“I will walk with you to your door,” said Fairfax Cary.
She shook her head. “No, do not. I am almost there.” Then, as his intention still held, she continued in a lower voice, “I had rather be alone. Obey me, please.”
The small discussion ended in the group of ladies and their two escorts giving Jacqueline Rand her way, and with laughing good-byes keeping to their course down the street that was now bathed in the glow of sunset. She watched them for a moment, then turned her face toward her own house. The distance was short, and she traversed it lightly and rapidly, glad to be alone, glad to feel upon her brow the sunset wind, and glad at the prospect of her solitary evening. She was conscious of a strong revulsion of feeling. The sights and the sounds of the past hours were still in mind, but all the air had changed, and was no longer fevered and boding. She had thought too much and made too much, she told herself, of that vague and dark “It might have been.” It was not; thank God, it was not! And Lewis, there in Williamsburgh, walking now, perhaps, down Duke of Gloucester Street, or sitting in the Apollo room at the Raleigh,—would she have had Lewis read her mind that day? Generous! had she been generous—or just? The colour flowed over her face and throat. “Neither just nor generous!” she cried to herself, in a passion of relief. “I’ll go no more to that place!”
She reached her own gate, entered between the two box bushes, and mounted the steps to the honeysuckle-covered porch. The door before her was open, and the hall, wide and cool, with the tall clock and the long sofa, the portraits on the wall and a great bowl of stock and gillyflower, brought to her senses a blissful feeling of home, of fixedness and peace.
Mammy Chloe came from the back of the house, and in her mistress’s chamber took from her her straw bonnet, gauze scarf, and filmy gloves, then brought her slippers of morocco and a thin, flowered house-dress, narrow and fine as an infant’s robe.

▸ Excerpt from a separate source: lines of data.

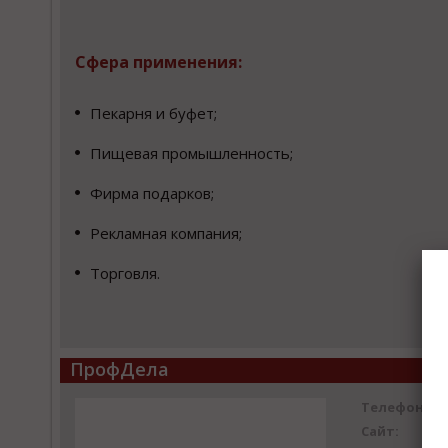
Сфера применения:
Пекарня и буфет;
Пищевая промышленность;
Фирма подарков;
Рекламная компания;
Торговля.
ПрофДела
Телефон:
Сайт: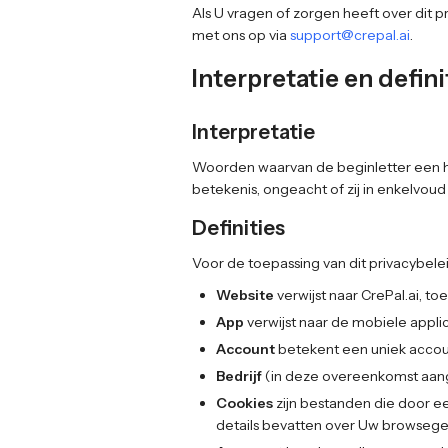
Als U vragen of zorgen heeft over dit
met ons op via
support@crepal.ai
.
Interpretatie en defini
Interpretatie
Woorden waarvan de beginletter een ho
betekenis, ongeacht of zij in enkelvo
Definities
Voor de toepassing van dit privacybelei
Website
verwijst naar CrePal.ai, to
App
verwijst naar de mobiele appli
Account
betekent een uniek accoun
Bedrijf
(in deze overeenkomst aangedu
Cookies
zijn bestanden die door e
details bevatten over Uw browsege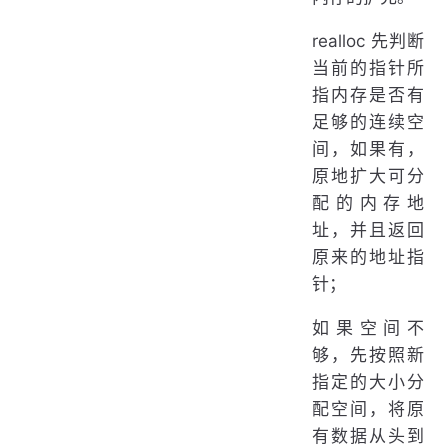
realloc 先判断
当前的指针所
指内存是否有
足够的连续空
间，如果有，
原地扩大可分
配的内存地
址，并且返回
原来的地址指
针；
如果空间不
够，先按照新
指定的大小分
配空间，将原
有数据从头到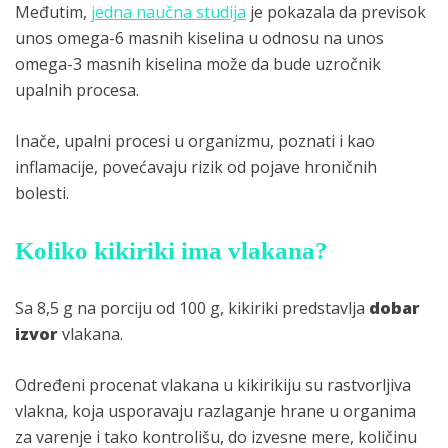
Međutim,
jedna naučna studija
je pokazala da previsok
unos omega-6 masnih kiselina u odnosu na unos
omega-3 masnih kiselina može da bude uzročnik
upalnih procesa.
Inače, upalni procesi u organizmu, poznati i kao
inflamacije, povećavaju rizik od pojave hroničnih
bolesti.
Koliko kikiriki ima vlakana?
Sa 8,5 g na porciju od 100 g, kikiriki predstavlja
dobar
izvor
vlakana.
Određeni procenat vlakana u kikirikiju su rastvorljiva
vlakna, koja usporavaju razlaganje hrane u organima
za varenje i tako kontrolišu, do izvesne mere, količinu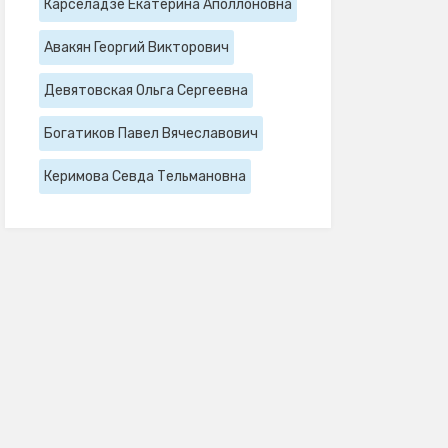
Карселадзе Екатерина Аполлоновна
Авакян Георгий Викторович
Девятовская Ольга Сергеевна
Богатиков Павел Вячеславович
Керимова Севда Тельмановна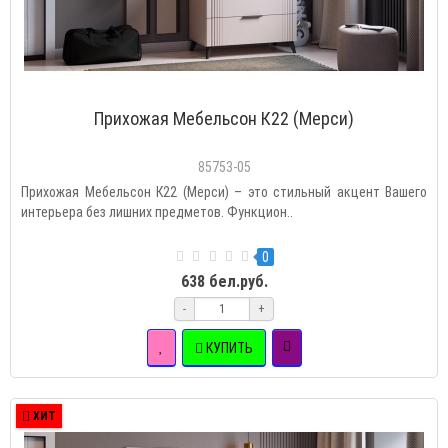
Прихожая Мебельсон К22 (Мерси)
85753-05
Прихожая Мебельсон К22 (Мерси) – это стильный акцент Вашего
интерьера без лишних предметов. Функцион..
0
638 бел.руб.
-
+
КУПИТЬ
ХИТ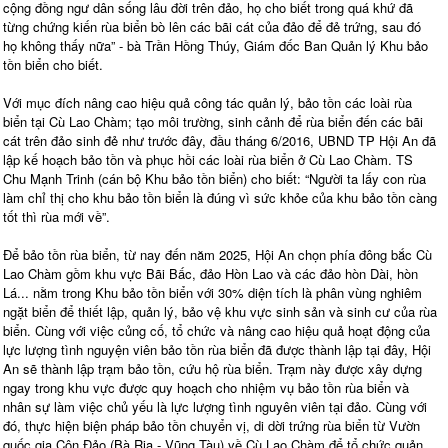
cộng đồng ngư dân sống lâu đời trên đảo, họ cho biết trong quá khứ đã
từng chứng kiến rùa biển bò lên các bãi cát của đảo để đẻ trứng, sau đó
họ không thấy nữa” - bà Trần Hồng Thúy, Giám đốc Ban Quản lý Khu bảo
tồn biển cho biết.
Với mục đích nâng cao hiệu quả công tác quản lý, bảo tồn các loài rùa
biển tại Cù Lao Chàm; tạo môi trường, sinh cảnh để rùa biển đến các bãi
cát trên đảo sinh đẻ như trước đây, đầu tháng 6/2016, UBND TP Hội An đã
lập kế hoạch bảo tồn và phục hồi các loài rùa biển ở Cù Lao Chàm. TS
Chu Mạnh Trinh (cán bộ Khu bảo tồn biển) cho biết: “Người ta lấy con rùa
làm chỉ thị cho khu bảo tồn biển là đúng vì sức khỏe của khu bảo tồn càng
tốt thì rùa mới về”.
Để bảo tồn rùa biển, từ nay đến năm 2025, Hội An chọn phía đông bắc Cù
Lao Chàm gồm khu vực Bãi Bấc, đảo Hòn Lao và các đảo hòn Dài, hòn
Lá... nằm trong Khu bảo tồn biển với 30% diện tích là phân vùng nghiêm
ngặt biển để thiết lập, quản lý, bảo vệ khu vực sinh sản và sinh cư của rùa
biển. Cùng với việc củng cố, tổ chức và nâng cao hiệu quả hoạt động của
lực lượng tình nguyện viên bảo tồn rùa biển đã được thành lập tại đây, Hội
An sẽ thành lập trạm bảo tồn, cứu hộ rùa biển. Trạm này được xây dựng
ngay trong khu vực được quy hoạch cho nhiệm vụ bảo tồn rùa biển và
nhân sự làm việc chủ yếu là lực lượng tình nguyên viên tại đảo. Cùng với
đó, thực hiện biện pháp bảo tồn chuyển vị, di dời trứng rùa biển từ Vườn
quốc gia Côn Đảo (Bà Rịa - Vũng Tàu) về Cù Lao Chàm để tổ chức quản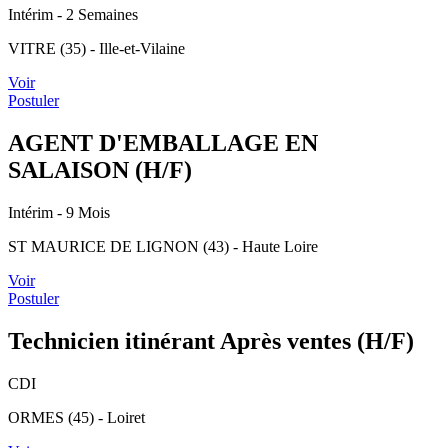
Intérim
- 2 Semaines
VITRE (35) - Ille-et-Vilaine
Voir
Postuler
AGENT D'EMBALLAGE EN
SALAISON (H/F)
Intérim
- 9 Mois
ST MAURICE DE LIGNON (43) - Haute Loire
Voir
Postuler
Technicien itinérant Après ventes (H/F)
CDI
ORMES (45) - Loiret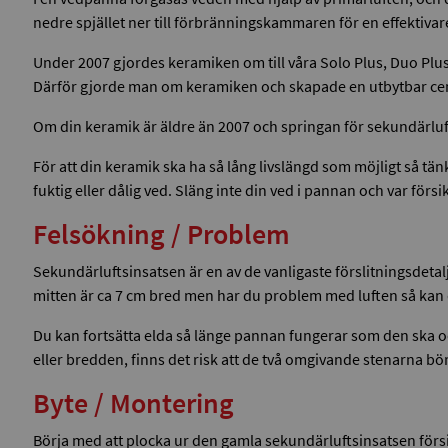
nedre spjället ner till förbränningskammaren för en effektiva
Under 2007 gjordes keramiken om till våra Solo Plus, Duo Plus
Därför gjorde man om keramiken och skapade en utbytbar centru
Om din keramik är äldre än 2007 och springan för sekundärluft
För att din keramik ska ha så lång livslängd som möjligt så tän
fuktig eller dålig ved. Släng inte din ved i pannan och var förs
Felsökning / Problem
Sekundärluftsinsatsen är en av de vanligaste förslitningsdetalj
mitten är ca 7 cm bred men har du problem med luften så kan 
Du kan fortsätta elda så länge pannan fungerar som den ska och
eller bredden, finns det risk att de två omgivande stenarna bö
Byte / Montering
Börja med att plocka ur den gamla sekundärluftsinsatsen förs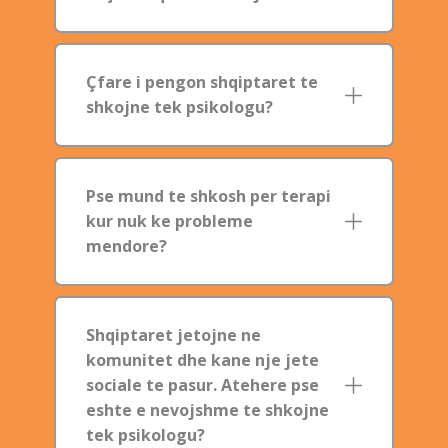
Çfare i pengon shqiptaret te
shkojne tek psikologu?
Pse mund te shkosh per terapi
kur nuk ke probleme
mendore?
Shqiptaret jetojne ne
komunitet dhe kane nje jete
sociale te pasur. Atehere pse
eshte e nevojshme te shkojne
tek psikologu?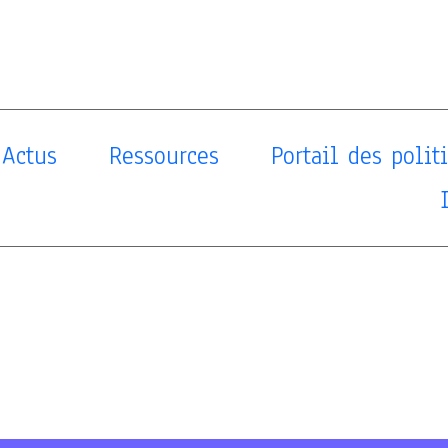
Actus
Ressources
Portail des poli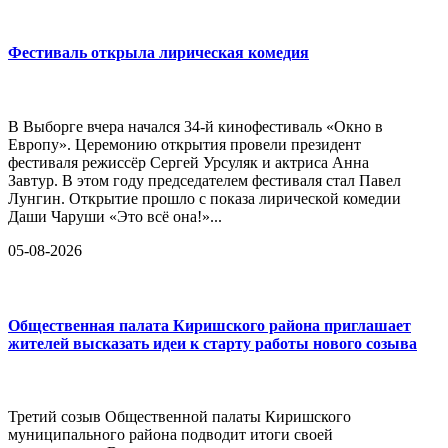
Фестиваль открыла лирическая комедия
В Выборге вчера начался 34-й кинофестиваль «Окно в
Европу». Церемонию открытия провели президент
фестиваля режиссёр Сергей Урсуляк и актриса Анна
Завтур. В этом году председателем фестиваля стал Павел
Лунгин. Открытие прошло с показа лирической комедии
Даши Чаруши «Это всё она!»...
05-08-2026
Общественная палата Киришского района приглашает
жителей высказать идеи к старту работы нового созыва
Третий созыв Общественной палаты Киришского
муниципального района подводит итоги своей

“Has Joab gone to the post-office?” asked Jacqueline.
“Yaas’m. De Williamsbu’gh stage done come, fer I heah de horn more’n an hour ago. Dar Joab now!”
Mammy Chloe put down the blue china ewer, left the room, and returned with a letter in her hand. “Dar, now! Marse Lewis ain’ neber gwine fergit you! Ef de sun shine, or ef hit don’ shine, heah come de letter jes’ de same!”
Jacqueline took the letter from her. “Yes, Mammy, yes,” she said, with a sweet and tremulous laugh. “He’s a good master, isn’t he?”
“Lawd knows I ain’ neber had a better,” assented Mammy Chloe. “He powerful stric’ to mek you min’, is Marse Lewis, but he am’ de kin’ what licks he lips ober de fac’ dat you is a-mindin’! I ain’ gwine say, honey, an’ I neber is gwine say, dat he’s wuth what de Churchills is wuth, but I’s ready to survigerate dat he’s got he own wuth. An’ ef hit’s enough fer you, chile, hit’s enough fer yo’ ole mammy. Read yo’ letter while I puts on yo’ slippers.”